• What the task requires: Set down the data below in full and exactly, minus the pictures.

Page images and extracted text
=== Section Start ===
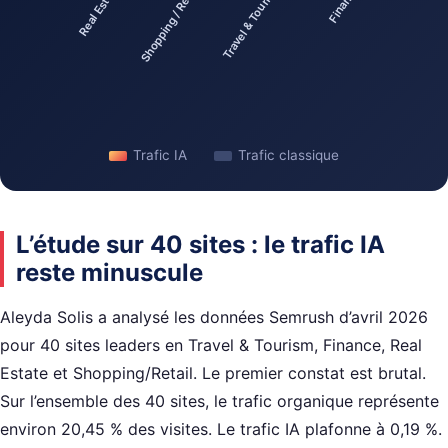
Real Estate
Shopping / Retail
Travel & Tourism
Finance
Trafic IA
Trafic classique
L’étude sur 40 sites : le trafic IA
reste minuscule
Aleyda Solis a analysé les données Semrush d’avril 2026
pour 40 sites leaders en Travel & Tourism, Finance, Real
Estate et Shopping/Retail. Le premier constat est brutal.
Sur l’ensemble des 40 sites, le trafic organique représente
environ 20,45 % des visites. Le trafic IA plafonne à 0,19 %.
=== Section End ===
• Answer space:
Real Estate
Shopping / Retail
Travel & Tourism
Finance
Trafic IA
Trafic classique
L’étude sur 40 sites : le trafic IA
reste minuscule
Aleyda Solis a analysé les données Semrush d’avril 2026
pour 40 sites leaders en Travel & Tourism, Finance, Real
Estate et Shopping/Retail. Le premier constat est brutal.
Sur l’ensemble des 40 sites, le trafic organique représente
environ 20,45 % des visites. Le trafic IA plafonne à 0,19 %.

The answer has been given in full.